L’époque voit le triomphe des droits de l’homme comme principes fondamentaux sur lesquels doivent s’aligner tous les règlements et toutes les lois, ce qu’on ne saurait regretter, en soi ; la difficulté réside dans le fait que le droit de propriété est considéré comme un droit fondamental et doit être respecté comme tel. Cette doctrine libérale du point de vue juridique vient comme par miracle se conjuguer avec le mouvement de financiarisation et de mondialisation qui fait de la propriété sous toutes ses formes et du profit immédiat les deux principes fondateurs du monde nouveau. Par conséquence, la propriété ne peut être valablement règlementée que pour d’impérieuses raisons. Tombent de ce fait les facilités d’exproprier à bon compte et à tout va : la jurisprudence française demande que l’opération d’expropriation soit non seulement d’utilité publique mais aussi qu’elle ne porte pas atteinte excessivement à la propriété, qu’elle ne déstabilise pas trop les propriétaires. Bien plus, la fixation de l’indemnité d’expropriation ne peut se permettre de prendre comme date de référence pour la fixation de la valeur des biens l’année qui précède l’annonce des travaux ou des aménagements qui nécessitent l’expropriation en question : ce qui veut dire que les effets de valorisation des biens fonciers engendrés spéculativement par l’annonce de l’opération vont devoir être supportés par la puissance publique auteur de l’investissement. Enfin, comble de l’abomination, on voit percer dans la jurisprudence européenne l’idée satanique que l’indemnité à verser au propriétaire exproprié doit comprendre les valorisations futures que la propriété du bien doit lui permettre d’espérer.

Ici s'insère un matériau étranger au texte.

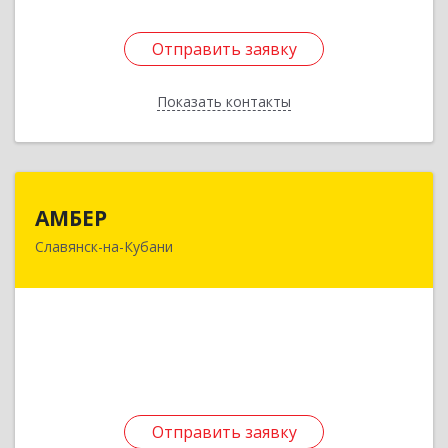
Отправить заявку
Отправить заявку
Показать контакты
Назад
АМБЕР
АМБЕР
Славянск-на-Кубани
353562, Краснодарский край, Славянский р-н,
Славянск-на-Кубани г, Крупской ул, дом № 12
Подробнее
Отправить заявку
Отправить заявку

Il n’est pas excessif de dire que, du point de vue de l’urbanisme, le propriétaire est de plus en plus considéré comme une sorte d’actionnaire de la ville, disposant pour défendre ses intérêts de sièges dans ce quasi-conseil d’administration d’anciens et nouveaux notables qui semble régenter l’avenir de la ville. L’urbanisme est considéré comme le moyen de valoriser sa propriété et certainement pas comme l’instrument de création d’une ville plus juste, plus accueillante pour tous.

L’injection de capitaux par toutes sortes d’institutions financières afin de persuader le monde libre (au sens de : le monde moins la Corée du Nord) qu’il n’est pas sous le coup d’une récession sévère précipite sur les biens fonciers des flux financiers énormes qui n’ont d’autres effets que de les valoriser à l’infini. De la sorte, nous en sommes à des prix fonciers qui représentent presque le montant de l’investissement d’aménagement et de construction. Cette envolée décourage toute tentative de toute collectivité de mener une politique foncière, et ce malgré l’appareillage qui est resté pour l’essentiel intact.

Conclusion : que faire ?

Si l’on souhaite politiquement s’engager sur (dans) une réduction des excès du droit de propriété foncière urbaine, on devrait préférer à la voie de la construction de la notion de commun celle beaucoup plus réaliste d’une socialisation du droit de propriété par restauration de l’œuvre des légistes, revivification plutôt, dans la mesure où la plupart de ce droit reste en vigueur.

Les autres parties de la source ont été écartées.